Time to face up to Mecca

Why wasn’t Saudi Arabia on Bush’s Axis of Evil?

By Tom Gross
February 8, 2002

http://www.nationalreview.com/comment/comment-gross020802.shtml

INTRODUCTORY NOTE

In early 2002, President Bush made a speech that has come to define the opening years of his presidency. He declared that a group of countries formed an “Axis of Evil,” and that these regimes needed to be contained by the free world.

While Bush clearly intended to prepare the ground for taking decisive action against Saddam Hussein’s regime in Iraq, should it continue to flout international demands, notable by its absence from the speech was any mention of Saudi Arabia.

In the 9/11 attacks, which had taken place less than five months earlier, most of the attackers had been Saudi, and the kingdom remained a major sponsor of international terrorism and Islamic extremism, as well as home to one of the world’s most repressive regimes.

This piece below, written the day after the “Axis of Evil” speech, raised the question of why the Saudi regime continued to be given such an easy ride by both western governments and the international media.

Since it was written, the American government has applied slightly more pressure on Saudi Arabia both to liberalize and to crack down on terrorism. The western media, too, has begun to cast a slightly more critical eye over the Saudis – although any improvement in this respect still falls far short of what is called for.

-- Tom Gross

THE ARTICLE: TIME TO FACE UP TO MECCA

IN his State of the Union address last week, President Bush indicated where his war on terror is heading. Iraq, Iran and North Korea “and their terrorist allies constitute an axis of evil,” he declared. (North Korea, no doubt, was only included as non-Islamic window dressing to appease the Arab League. It exports about as much international terror as it does Internet start-up firms, which is to say, not very much).

Bush received considerable praise from the pundits. Charles Krauthammer, for example, congratulated him on an “astonishingly bold address” which was “about preventing the next Sept. 11.” The prime target, it was generally agreed, would be Iraq.

Yet, it has been clear since Sept. 11 – and actually since well before then – that if America wants to prevent a major terrorist onslaught there is one government above all others that must be reformed or replaced.

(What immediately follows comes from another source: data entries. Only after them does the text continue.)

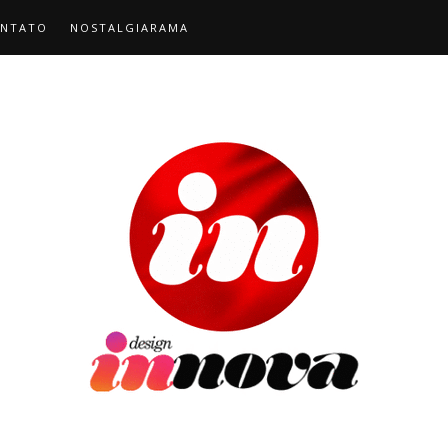
NTATO
NOSTALGIARAMA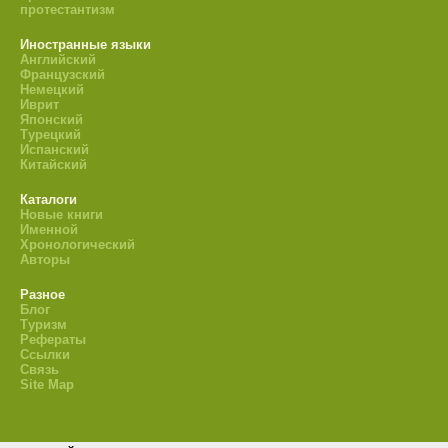
протестантизм
Иностранные языки
Английский
Французский
Немецкий
Иврит
Японский
Турецкий
Испанский
Китайский
Каталоги
Новые книги
Именной
Хронологический
Авторы
Разное
Блог
Туризм
Рефераты
Ссылки
Связь
Site Map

And it is not that of Saddam, but the House of Saud.

A road for “Muslims only”: Islamic state apartheid in action
(A Saudi road sign, Nov. 2004)

The Saudi regime – not merely its exiled son, Osama Bin Laden – bears a major share of the responsibility for international terrorism. Further acts of terror against Americans of the kind seen in Africa, Yemen, New York and Washington, will likely follow unless some serious pressure is placed on Riyadh, both to stop sponsoring Islamic extremists, and to allow moderates some significant role in government.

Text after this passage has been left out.